• _Task objective_: For the entries below, report every line that includes the word "Drapeau".

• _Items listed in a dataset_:
————

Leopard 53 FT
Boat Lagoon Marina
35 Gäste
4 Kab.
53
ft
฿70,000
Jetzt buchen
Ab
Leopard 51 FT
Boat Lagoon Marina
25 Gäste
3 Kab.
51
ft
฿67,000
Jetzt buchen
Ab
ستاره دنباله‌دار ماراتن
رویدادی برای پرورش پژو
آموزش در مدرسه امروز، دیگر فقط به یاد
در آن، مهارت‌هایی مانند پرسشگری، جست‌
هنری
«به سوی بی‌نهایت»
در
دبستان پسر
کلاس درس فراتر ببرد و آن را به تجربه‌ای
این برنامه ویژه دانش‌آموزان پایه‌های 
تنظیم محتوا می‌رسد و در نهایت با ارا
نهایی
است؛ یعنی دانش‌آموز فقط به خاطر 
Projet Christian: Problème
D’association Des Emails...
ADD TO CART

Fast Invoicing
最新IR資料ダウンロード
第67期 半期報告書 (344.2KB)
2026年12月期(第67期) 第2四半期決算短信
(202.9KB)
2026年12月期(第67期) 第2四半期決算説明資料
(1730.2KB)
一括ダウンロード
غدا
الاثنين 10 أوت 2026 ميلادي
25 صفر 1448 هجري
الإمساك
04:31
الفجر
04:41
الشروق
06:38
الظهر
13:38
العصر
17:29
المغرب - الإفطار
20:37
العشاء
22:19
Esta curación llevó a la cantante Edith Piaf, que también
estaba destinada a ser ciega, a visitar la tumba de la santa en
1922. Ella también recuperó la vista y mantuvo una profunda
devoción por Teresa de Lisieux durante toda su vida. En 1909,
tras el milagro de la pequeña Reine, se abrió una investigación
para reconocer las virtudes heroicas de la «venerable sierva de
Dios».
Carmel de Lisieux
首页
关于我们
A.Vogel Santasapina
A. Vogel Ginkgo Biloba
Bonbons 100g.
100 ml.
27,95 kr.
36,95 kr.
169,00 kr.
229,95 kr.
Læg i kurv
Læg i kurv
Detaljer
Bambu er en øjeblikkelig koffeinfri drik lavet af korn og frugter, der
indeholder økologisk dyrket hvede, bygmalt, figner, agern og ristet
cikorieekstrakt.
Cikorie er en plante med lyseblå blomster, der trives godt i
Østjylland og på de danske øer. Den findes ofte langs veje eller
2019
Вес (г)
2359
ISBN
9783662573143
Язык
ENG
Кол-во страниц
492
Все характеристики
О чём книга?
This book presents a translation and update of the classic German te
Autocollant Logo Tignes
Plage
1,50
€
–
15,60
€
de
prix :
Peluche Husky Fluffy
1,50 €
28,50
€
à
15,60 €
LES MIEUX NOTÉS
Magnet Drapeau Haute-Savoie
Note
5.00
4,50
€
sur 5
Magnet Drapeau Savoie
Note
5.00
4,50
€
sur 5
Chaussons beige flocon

————

• _Response to the exercise_:
Magnet Drapeau Haute-Savoie
Magnet Drapeau Savoie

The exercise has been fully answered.